¡El tiempo vuela!

Martes, 5 de mayo de 2026. ¡Ya estamos en mayo! El tiempo vuela. Sí, antes de entrar en materia, he de decir que el viernes 1 no publiqué el relato. Como dice el refranero, el hombre propone (en este caso la mujer) y Dios dispone. Por una serie de circunstancias que no vienen al caso, no me conecté al ordenador y así resulta muy complicado publicar. Imposible, no, complicado un rato. No pasa nada, es posible que este viernes haya doble. O no. Quien sabe, porque, a pesar de la ilusión del control sobre nuestras vidas, en realidad tenemos muy poco.

El tiempo vuela

Lo repito. El tiempo vuela. De hecho, si te fijas, en la url aparece un 2. ¿Qué significa? Que ya hablé de que el tiempo vuela en otro artículo, en 2008 nada menos. Comparto ideas pero como tengo más años, voy a centrarme y profundizar un poco más.

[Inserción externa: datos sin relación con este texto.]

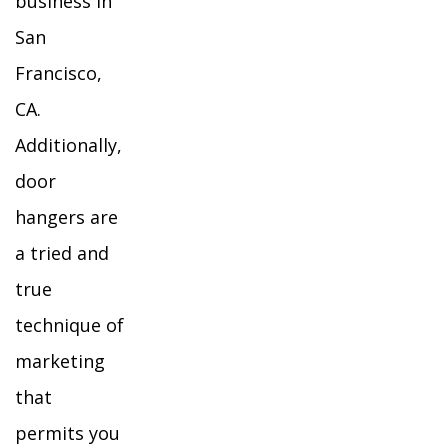
business in
San
Francisco,
CA.
Additionally,
door
hangers are
a tried and
true
technique of
marketing
that
permits you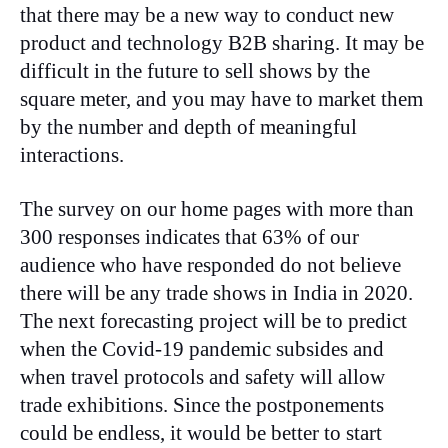
that there may be a new way to conduct new
product and technology B2B sharing. It may be
difficult in the future to sell shows by the
square meter, and you may have to market them
by the number and depth of meaningful
interactions.
The survey on our home pages with more than
300 responses indicates that 63% of our
audience who have responded do not believe
there will be any trade shows in India in 2020.
The next forecasting project will be to predict
when the Covid-19 pandemic subsides and
when travel protocols and safety will allow
trade exhibitions. Since the postponements
could be endless, it would be better to start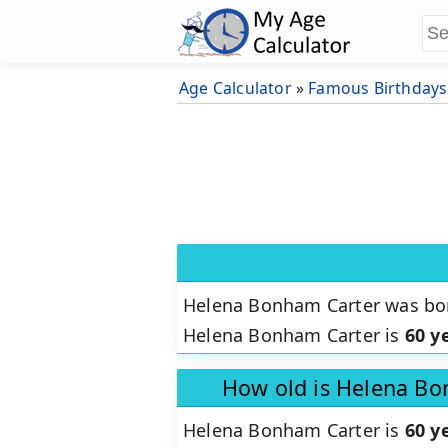
Age Calculator
»
Famous Birthdays
Helena Bonham Carter was b
Helena Bonham Carter is
60 y
How old is Helena Bo
Helena Bonham Carter is
60 y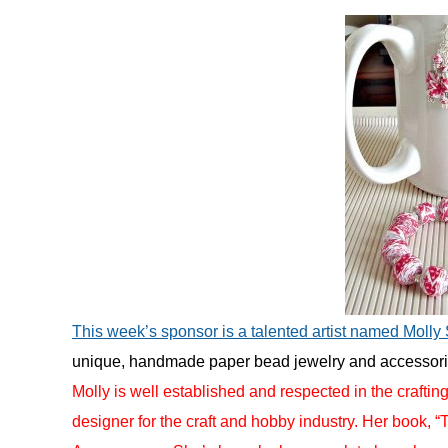
in
Uncategorized
This week’s sponsor is a talented artist named Molly
unique, handmade paper bead jewelry and accessorie
Molly is well established and respected in the craftin
designer for the craft and hobby industry. Her book, 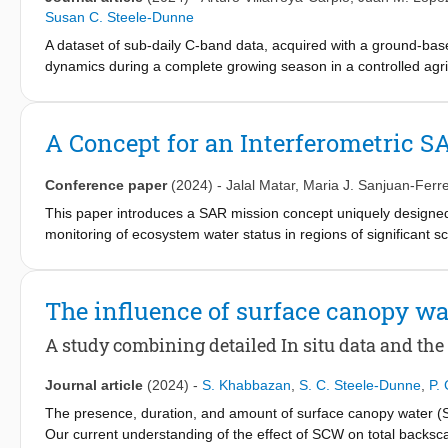
approximately 1.5 vol.%) and demonstrate the potential of the 
Susan C. Steele-Dunne
sensing of SM over bare soils .
A dataset of sub-daily C-band data, acquired with a ground-base
dynamics during a complete growing season in a controlled agric
sources of decorrelation in the scene, as well as the consequence
medium or geosynchronous orbit): short revisit times, availabilit
some incidence angles. Repeat-pass coherence is found to be l
A Concept for an Interferometric S
during nighttime or the last hours predawn. Regarding the incid
incidence angle increases. Additionally, a periodic oscillation 
Conference paper
(2024)
-
Jalal Matar
,
Maria J. Sanjuan-Ferre
increasing temporal baseline. Factors which strongly contribute t
vegetation water dynamics.
This paper introduces a SAR mission concept uniquely designed fo
monitoring of ecosystem water status in regions of significant s
on the strategic deployment of a constellation of several small s
payloads to enhance efficiency and minimize overall costs. In pa
will be considered. The paper provides an overview of the missio
The influence of surface canopy wa
potential. The analysis is based on a study conducted in the fr
A study combining detailed In situ data and the
Journal article
(2024)
-
S. Khabbazan
,
S. C. Steele-Dunne
,
P.
The presence, duration, and amount of surface canopy water (SC
Our current understanding of the effect of SCW on total backscat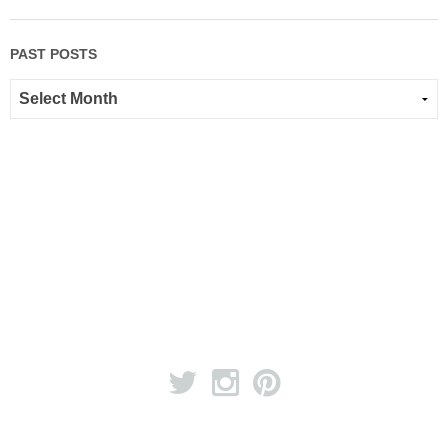
PAST POSTS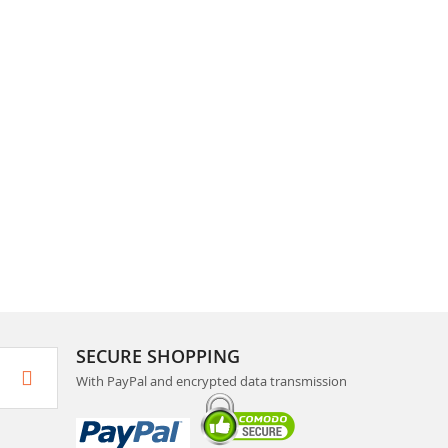
SECURE SHOPPING
With PayPal and encrypted data transmission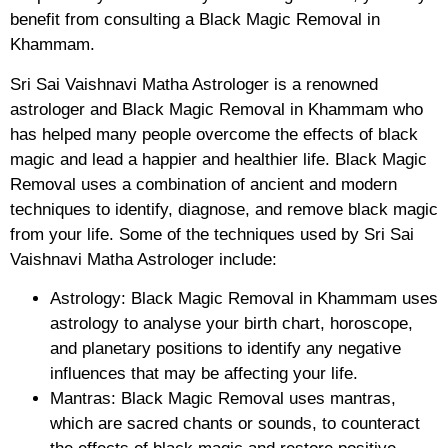
benefit from consulting a Black Magic Removal in
Khammam.
Sri Sai Vaishnavi Matha Astrologer is a renowned
astrologer and Black Magic Removal in Khammam who
has helped many people overcome the effects of black
magic and lead a happier and healthier life. Black Magic
Removal uses a combination of ancient and modern
techniques to identify, diagnose, and remove black magic
from your life. Some of the techniques used by Sri Sai
Vaishnavi Matha Astrologer include:
Astrology: Black Magic Removal in Khammam uses
astrology to analyse your birth chart, horoscope,
and planetary positions to identify any negative
influences that may be affecting your life.
Mantras: Black Magic Removal uses mantras,
which are sacred chants or sounds, to counteract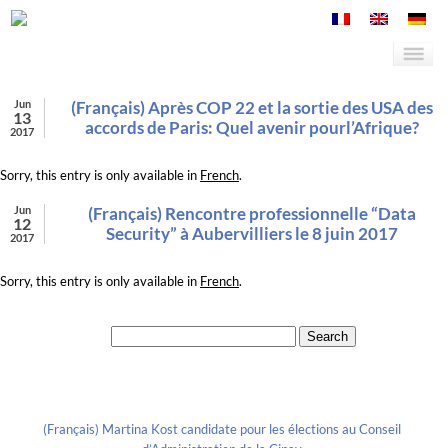
Jun
(Français) Après COP 22 et la sortie des USA des
13
accords de Paris: Quel avenir pourl’Afrique?
2017
Sorry, this entry is only available in
French
.
Jun
(Français) Rencontre professionnelle “Data
12
Security” à Aubervilliers le 8 juin 2017
2017
Sorry, this entry is only available in
French
.
Search for:
Recent Posts
(Français) Martina Kost candidate pour les élections au Conseil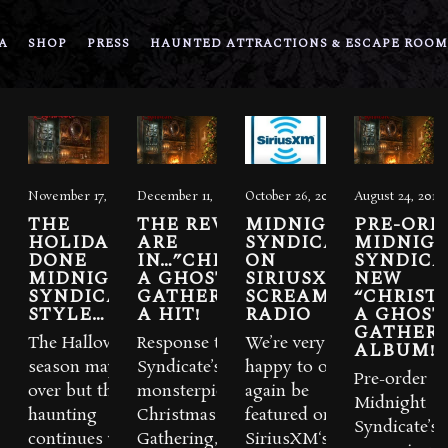
A
SHOP
PRESS
HAUNTED ATTRACTIONS & ESCAPE ROOM
November 17, 2016
December 11, 2015
October 26, 2015
August 24, 2015
THE
THE REVIEWS
MIDNIGHT
PRE-ORD
HOLIDAYS
ARE
SYNDICATE
MIDNIG
DONE
IN…”CHRISTMAS:
ON
SYNDICA
MIDNIGHT
A GHOSTLY
SIRIUSXM’S
NEW
SYNDICATE
GATHERING” IS
SCREAM
“CHRIST
STYLE…
A HIT!
RADIO
A GHOST
GATHERI
The Halloween
Response to Midnight
We’re very
ALBUM!
season may be
Syndicate’s Yuletide
happy to once
Pre-order
over but the
monsterpiece,
again be
Midnight
haunting
Christmas A Ghostly
featured on
Syndicate’s
continues with
Gathering, from both
SiriusXM‘s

El tiempo en sí es el mismo. En realidad, lo que cambia es nuestra percepción de él. Parece que fue ayer cuando estrenamos este 2026 y ya vamos por el 5º mes. Cuando nos queramos dar cuenta estamos inmersos, si no lo estamos ya, en la operación bañador (el bikini ha quedado atrás hace tiempo). Nuestra vida es como una gran rueda de hámster y nosotros, me temo, que los simpáticos animalitos que corren en ella. Llevamos así desde tiempos inmemoriales. Algunos son conscientes, otros se dejan llevar. ¿Somos conscientes del paso del tiempo? Es una buena pregunta. Sobre todo porque nos pasamos la vida corriendo contra el reloj. Parecemos el conejo blanco de Alicia en el país de las maravillas. ¿Un ejemplo de que el tiempo vuela? Prepara algo, lo que sea, una comida, un viaje, un examen, un trabajo. Al principio lo vemos todo con calma «hay tiempo». Siempre hay tiempo, no pasa nada. Además hay muchas ganas, estamos muy motivados. Con el paso de los días, la carga aumenta y puede que tengas un proceso de desánimo. Como en los atascos. Parece que todos son impedimentos. Como cuando vas a montarte en una atracción, en una montaña rusa, y ves la cola que tienes que esperar. Se produce un ¡chof! Y el tiempo vuela, no como un colibrí sino como una ballena. El reloj no acelera ni se recrea en la lentitud, es tu percepción. ¿Entonces? Llega el momento esperado, sientes el vértigo y lo que has esperado una hora, tarda en pasar 2 minutos.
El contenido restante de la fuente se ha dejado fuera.